South Africa honors the late Nobel Peace Prize winner with an interfaith memorial service. Purple was at the forefront of the celebration.
Cape Town invited him on Wednesday with an interfaith memorial service The late Archbishop Desmond Tutu are taken. Representatives of the traditional Christian, Buddhist, Jewish, Muslim and African faiths held prayers in honor of Cape Town’s first black Anglican Archbishop.
At the colorful ceremony at the Town Hall, many relatives and politicians wore purple in memory of the deceased’s purple church robes. One of the emotional highlights of the memorial service was the appearance of South African singer Zulani Mahola, who sang an unofficial anthem for the anti-apartheid struggle with the song “Paradise Road” in the 1980s.

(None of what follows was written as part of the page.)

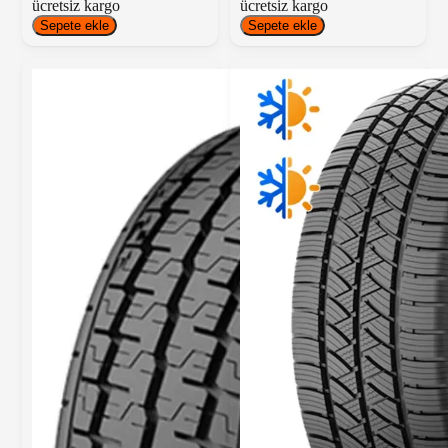
ücretsiz kargo
ücretsiz kargo
Sepete ekle
Sepete ekle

Table Mountain and City Hall shone purple
Both City Hall and the famous Table Mountain, which overlook Cape Town, are lit up purple at night all week, also in memory of the Nobel Peace Prize laureate. Cape Town Mayor Gordon Hill Lewis confirmed to AFP that the color also had historical meaning: During protests against apartheid during apartheid in the 1980s, police often sprayed protesters with purple paint with the help of water hoses. Identify and arrest them more easily.
Tutu, who won the 1984 Nobel Peace Prize for his opposition to the apartheid regime in South Africa, died on Sunday at the age of 90. He will be buried on January 1.